Note: This was previously publishsed on the TU Blog
In many ways fly fishers and trout enthusiasts are streamside scientists. Fly fishing at its heart requires basic streamside ecological knowledge. Beyond helping one pursue fishing more effectively, streamside ecology leads anglers to speak up for their favorite backyard streams or the places on the fly fishing bucket list, such as Bristol Bay, Alaska.
Because of that intricate relationship between fishing, science and conservation, Trout Unlimited places science at the heart of its mission and strives to apply "the very best information and thinking available" when addressing conservation issues related to trout and salmon.
From that position, Trout Unlimited has been for the last several years calling on the United States Environmental Protection Agency to use its authority to protect Bristol Bay. In doing so, TU joined its voice to those of Alaska Native tribes and communities, commercial fishermen, and many others seeking to stop the potential development of the proposed Pebble Mine. TU has long believed that the science was crystal clear, that despite what the Pebble Limited Partnership says, large-scale mining and the great salmon ecosystem of Bristol Bay cannot exist.
Well, the science is now abundantly clear.
On January 15, 2013, EPA released the FINAL Assessment of Potential Mining Impacts on Salmon Ecosystems of Bristol Bay, Alaska. In that document, which took over three years, two rounds of public comment, two rounds of peer review to complete, EPA came to that clear conclusion. In the Watershed Assessment EPA found that at a minimum Pebble would directly remove over 94 miles of streams, would directly destroy over 5,000 acres of wetlands, lakes, and ponds. EPA found that even with the best technology, Pebble would have a difficult time capturing and treating water degraded by chemicals, metals, and possible acid mine drainage. EPA rightly acknowledged the shortcomings of the greatest technology out there and the near impossibility of mitigating these impacts over time.

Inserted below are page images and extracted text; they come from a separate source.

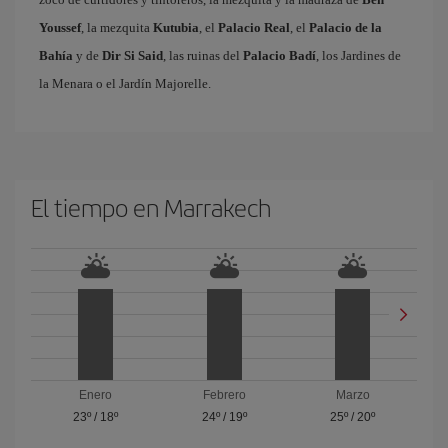
Youssef
, la mezquita
Kutubia
, el
Palacio Real
, el
Palacio de la
Bahía
y de
Dir Si Said
, las ruinas del
Palacio Badí
, los Jardines de
la Menara o el Jardín Majorelle.
El tiempo en Marrakech
Enero
Febrero
Marzo
23º
/
18º
24º
/
19º
25º
/
20º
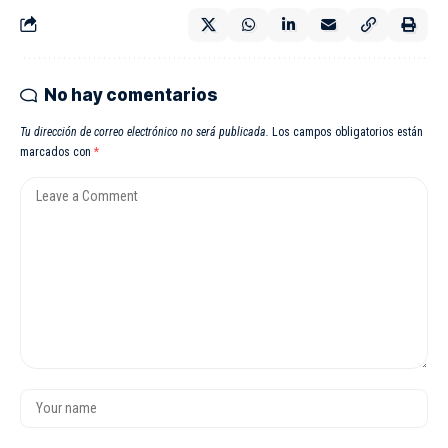
No hay comentarios
Tu dirección de correo electrónico no será publicada.
Los campos obligatorios están
marcados con
*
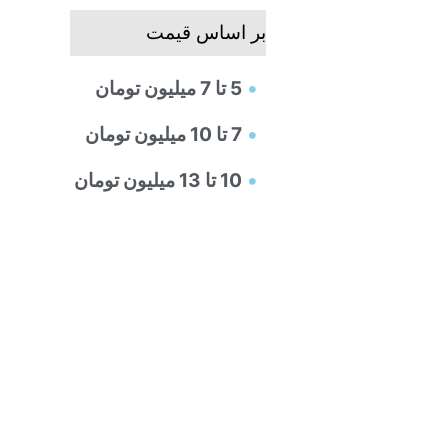
بر اساس قیمت
5 تا 7 میلیون تومان
7 تا 10 میلیون تومان
10 تا 13 میلیون تومان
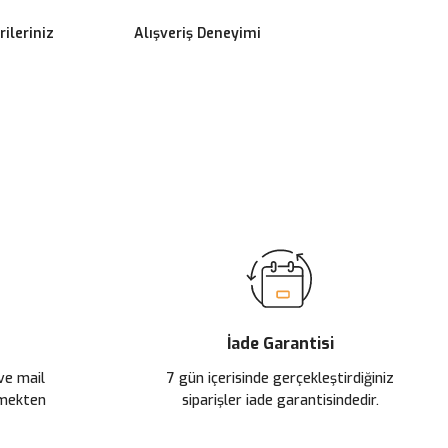
ileriniz
Alışveriş Deneyimi
ilirsiniz.
İade Garantisi
 ve mail
7 gün içerisinde gerçekleştirdiğiniz
çmekten
siparişler iade garantisindedir.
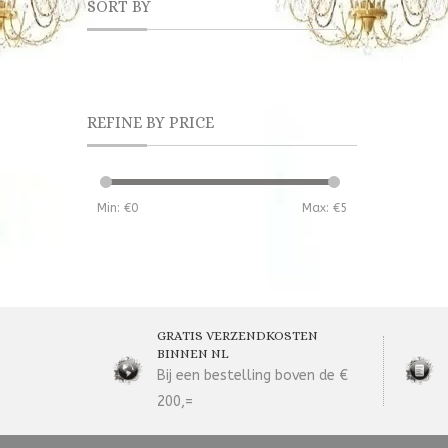
SORT BY
REFINE BY PRICE
Min: €
0
Max: €
5
GRATIS VERZENDKOSTEN
BINNEN NL
Bij een bestelling boven de €
200,=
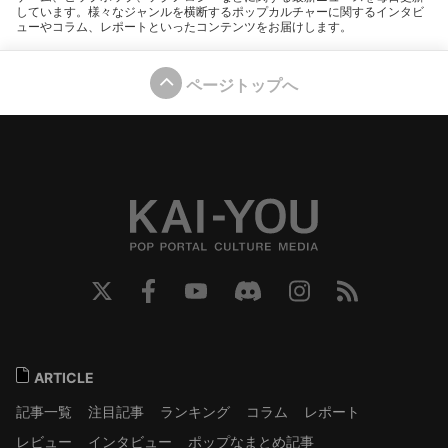
しています。様々なジャンルを横断するポップカルチャーに関するインタビ
ューやコラム、レポートといったコンテンツをお届けします。
ページトップへ
ARTICLE
記事一覧
注目記事
ランキング
コラム
レポート
レビュー
インタビュー
ポップなまとめ記事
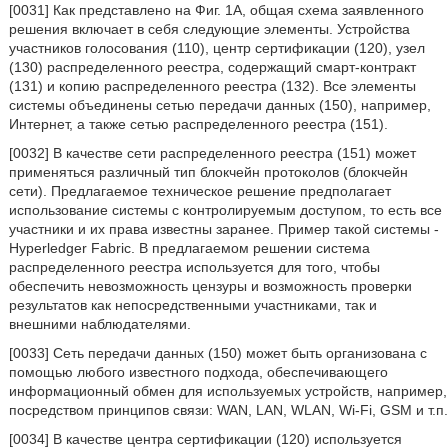
[0031] Как представлено на Фиг. 1А, общая схема заявленного
решения включает в себя следующие элементы. Устройства
участников голосования (110), центр сертификации (120), узел
(130) распределенного реестра, содержащий смарт-контракт
(131) и копию распределенного реестра (132). Все элементы
системы объединены сетью передачи данных (150), например,
Интернет, а также сетью распределенного реестра (151).
[0032] В качестве сети распределенного реестра (151) может
применяться различный тип блокчейн протоколов (блокчейн
сети). Предлагаемое техническое решение предполагает
использование системы с контролируемым доступом, то есть все
участники и их права известны заранее. Пример такой системы -
Hyperledger Fabric. В предлагаемом решении система
распределенного реестра используется для того, чтобы
обеспечить невозможность цензуры и возможность проверки
результатов как непосредственными участниками, так и
внешними наблюдателями.
[0033] Сеть передачи данных (150) может быть организована с
помощью любого известного подхода, обеспечивающего
информационный обмен для используемых устройств, например,
посредством принципов связи: WAN, LAN, WLAN, Wi-Fi, GSM и т.п.
[0034] В качестве центра сертификации (120) используется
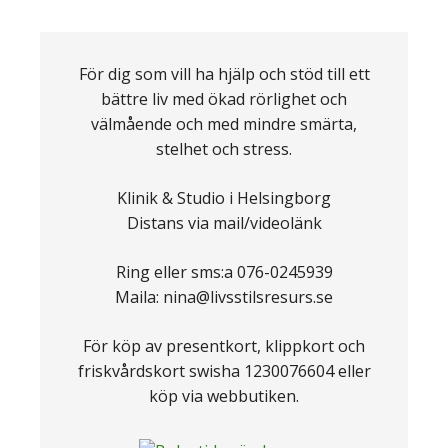
För dig som vill ha hjälp och stöd till ett
bättre liv med ökad rörlighet och
välmående och med mindre smärta,
stelhet och stress.
Klinik & Studio i Helsingborg
Distans via mail/videolänk
Ring eller sms:a 076-0245939
Maila: nina@livsstilsresurs.se
För köp av presentkort, klippkort och
friskvårdskort swisha 1230076604 eller
köp via webbutiken.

And because of that they underscore the possible impacts large-scale mining would not only have on the salmon-based ecosystem, but also on the economies and communities dependant upon Bristol. As the Assessment stated, “Because salmon-based subsistence is integral to Alaska Native Cultures, the effects of those salmon losses go beyond the loss of food resources. If salmon quality or quality was adversely affected, the nutritional, social, and spiritual health of Alaska Natives would decline.” (ES-26). Let’s recall, too, that there are well over 1000 fly fishing and sport-based jobs in Bristol Bay as a part of a $1.5 billion a year industry of sport and commercial fishing.
Shortly after the final Assessment was released, Alaska Senator Mark Begich took a position “based on science,” that Pebble was the “wrong mine” in the “wrong place,’ that Pebble was “too big.” He felt comfortable making that position because EPA had taken every precaution to ensure that the Watershed Assessment represent the most comprehensive available science regarding large-scale mining in salmon watersheds. The report draws on hundreds of peer-reviewed published reports and scientific findings. Furthermore, it draws directly on documents prepared for and by Northern Dynasty Minerals (NDM), the company seeking to develop the Pebble deposit, and that during two rounds of peer review, national experts weighed in, improving the scope, structure, and content of the Assessment in a manner that well exceeds the requirements of traditional peer review processes.
The commentary from that peer review process is particularly insightful. The Final Assessment was lauded as “state of science” by Oregon State University toxicology expert William. Improvements were commended as “quantum leaps” by University of Idaho hydrologist Charles Slaughter. Phyllis Weber Scannell, who has extensive experience with Alaska’s mines, not only found the mining scenarios in the Assessment to be plausible, but noted that EPA presents “a realistic summary of possible mitigation measures and their value in the subject area.” Fisheries biologist Dennis Dauble insisted that “this document should serve as a model for completeness. The authors should be collectively proud of their accomplishment.” Finally, Roy Stein, chair of the Peer Review process, explained that he was impressed with how EPA took the time to work with the peer review team over the two peer review periods, and that “EPA has struck just the right balance with regard to summarizing the state of the probable mine impacts on the ecological and cultural resources of the Bristol Bay Watershed.”
Well as if this isn’t enough, today I joined over 360 nationally recognized scientists who have signed a letter that not only commends EPA for its work on the Watershed Assessment, but also urges EPA to use its authority under the Clean Water Act to protect Bristol Bay.
One doesn’t need a PhD to know that large-scale mining in Bristol Bay poses a serious threat to Bristol Bay, the salmon, and the trout of that system. But we can take additional comfort in knowing that the national science community is clearly behind EPA and the communities seeking to protect their homes, their livelihoods, and the dreams of anglers around the world.